Your task :: Go through the records and copy each line where the string "liver" occurs.

- Opening Delimiter -

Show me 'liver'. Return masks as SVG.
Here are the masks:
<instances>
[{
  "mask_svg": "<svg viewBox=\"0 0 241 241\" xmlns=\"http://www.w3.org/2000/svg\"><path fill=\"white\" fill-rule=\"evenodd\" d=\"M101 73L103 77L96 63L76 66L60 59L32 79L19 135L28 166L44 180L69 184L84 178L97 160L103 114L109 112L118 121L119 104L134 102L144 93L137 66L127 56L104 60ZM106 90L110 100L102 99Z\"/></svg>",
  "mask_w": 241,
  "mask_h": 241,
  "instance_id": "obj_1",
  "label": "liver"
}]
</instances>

- Closing Delimiter -

Worked solution ::
Show me 'liver'. Return masks as SVG.
  "label": "liver"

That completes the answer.